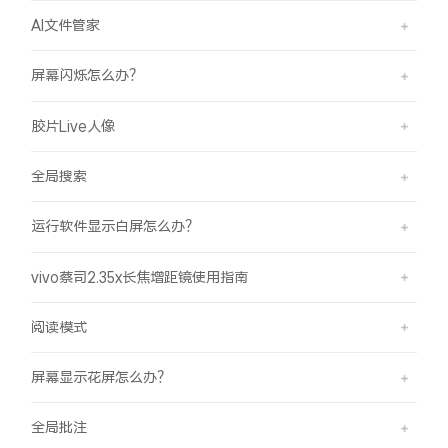
AI文件管家
屏幕闪烁怎么办？
胶片Live人像
全局搜索
运行软件显示白屏怎么办？
vivo蔡司2.35x长焦增距镜使用指南
阅读模式
屏幕显示花屏怎么办？
全局批注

========

• [WHAT IS REQUIRED]
Copy out the material above in full and exactly; its pictures are not to appear.

• [ANSWER TO THIS TASK]
AI文件管家
屏幕闪烁怎么办？
胶片Live人像
全局搜索
运行软件显示白屏怎么办？
vivo蔡司2.35x长焦增距镜使用指南
阅读模式
屏幕显示花屏怎么办？
全局批注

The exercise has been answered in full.